17. People often try to rehome puppies and kittens as surprise Christmas gifts in December.

It's great that they want to adopt a pet instead of buying one, but a pet is for life, not just for Christmas. Bear in mind that the person you're planning on buying for might not want an animal, or might want to choose their own. We almost always ask people to come back in January instead, with the person the pet will be for.

18. But what's worse is the people who dump their pets just before Christmas, and their excuses.

"My mum's staying and she doesn't like dogs," is one excuse. "Her food is too expensive and I want to be able to buy presents" is another. It's pretty shocking.
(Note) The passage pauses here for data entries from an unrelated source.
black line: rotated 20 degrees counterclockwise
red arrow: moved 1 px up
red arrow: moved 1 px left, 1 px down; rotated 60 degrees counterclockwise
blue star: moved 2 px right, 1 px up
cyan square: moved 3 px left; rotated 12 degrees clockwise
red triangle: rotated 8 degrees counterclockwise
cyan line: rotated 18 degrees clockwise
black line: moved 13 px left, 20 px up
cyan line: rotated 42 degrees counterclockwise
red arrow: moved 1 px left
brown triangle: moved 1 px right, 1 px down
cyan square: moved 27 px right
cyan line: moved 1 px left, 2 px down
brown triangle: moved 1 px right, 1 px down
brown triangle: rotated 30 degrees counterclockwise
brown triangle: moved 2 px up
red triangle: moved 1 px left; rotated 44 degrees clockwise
19. Although the excuses people use at other times of year are almost as shocking, to be honest.

"My new girlfriend doesn't like her," "He got too big", "He barks when we leave him at home for alone eight hours straight" (no kidding), and, worst of all, "She got too old." Our job definitely makes us question human nature a lot of the time.

20. We cry at work way more often than you'd think.

Instagram: @lanirose__xo

We're tough and used to dealing with difficult situations, but some cases are particularly hard to deal with. When starved, abused, terrified, injured animals come in, it can be deeply sad, especially if they then have to be put to sleep.


21. But our passion is stronger than our heartache.

Our job might be hard, pooey, and sad at times, but we do it because we genuinely care about animals and we know that they need us. We're always there for them, and the passion and love we have for our furry charges help keep us going.

22. And meeting people who genuinely love animals and want to adopt them definitely brightens our day.

Instagram: @mrtwocats

One of the best parts of the job is dealing with genuine adopters who are willing to listen, accept our advice, and who go on to rehome a dog or cat you know they'll love and pamper forever. You guys more than make up for everything else.